LANDSCAPES
1996 - 2025
1996 - 2025
IMPROVISATION AS CREATIVE PRINCIPLE
The powerful objective visions that Marcus Jansen creates while working on a canvas, and at the end of the painting process places before the viewer, almost seductively invite interpretations of their content. It is therefore tempting to analyze Jansen’s work solely on the basis of its objectively identifiable elements and to interpret it as pictorial commentary on present-day social and political realities. This type of analysis has been attempted in some writings on Jansen from previous publications. And in the present volume, Manfred Schneckenburger has most convincingly related the identifiable scenic events in Jansen’s works to certain political events and sociological phenomena of recent years and tied them to specific details from the painter’s biography. But since the motifs and allusions that lend themselves to interpretation in Jansen’s various works are extremely diverse — some of them virtually flung into the viewer’s face, others rejecting any comparison to actual objects — his painting cannot be adequately appreciated solely through identification and interpretation of the objects depicted. Indeed, I would maintain that the effects Jansen produces with his partial reification of originally abstract forms are merely a precisely calculated by-product of his creative activity, not something determined from the start.

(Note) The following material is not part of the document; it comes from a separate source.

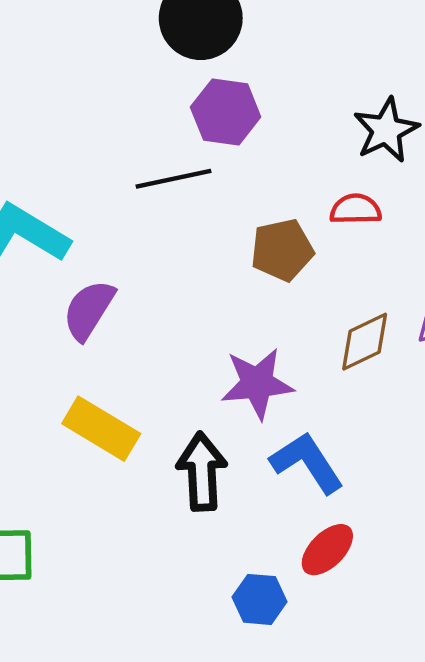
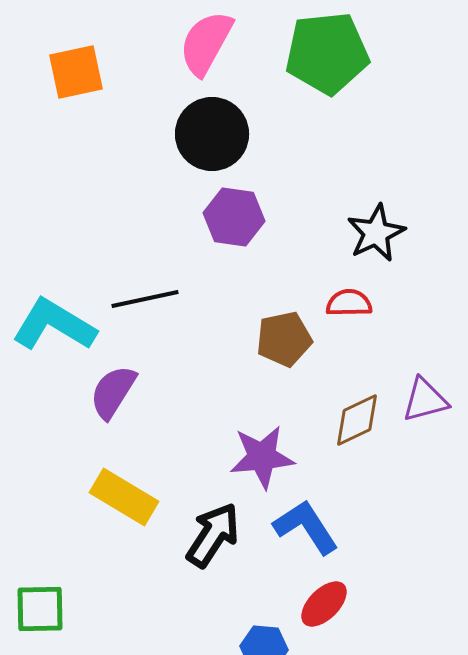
black line: (174, 179) -> (145, 299), moved
black arrow: (202, 472) -> (213, 535), turned 36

And I would further assert that when Jansen begins working on a painting he has no specific goal in mind, no specific scene which he is required to do justice to. He does not know where his improvisatory handling of pigments and painting utensils will lead. At times the shapes with which he first spontaneously structures the surface invite him to gestures that are freely abstract, yet sophisticated from a painterly perspective; at other times he discovers in the painting thus begun structures that seem to demand to be interpreted objectively and turned into recognizable objects. In the following I will illustrate how, using purely painterly means and with free, quasi-abstract gestures, Marcus Jansen creates illusionistic effects that surpass in their expressiveness almost everything that naturalistic-minded painters are able to produce with their careful renderings of things.
The more actual objects and figures we feel we can recognize in Jansen’s paintings, the more exciting it is to discover that these spatial and figural illusions have been suggested by wholly unconventional, even incongruous means. And the more wildly the painter indulges in freely determined colors and forms, the more one marvels at the sometimes startlingly precise social and urban scenes he appears to create with almost ironic offhand ease. Jansen usually begins a work by freely laying out structures on the primed canvas. In the film Marcus Jansen – Examine & Report we see how he draws a broad, long-handled brush soaked with black pigment back and forth across the painting surface in a single zigzag gesture, producing a scaffolding of black beams. The film does not show us what he does next, but the many paintings illustrated in the present volume make abundantly clear how the painter reacts to this initial statement. As a rule Jansen’s first response to the quasi-draftsmanly basic structure produced by these initial powerful brushstrokes is a softer element, one produced with wholly painterly means.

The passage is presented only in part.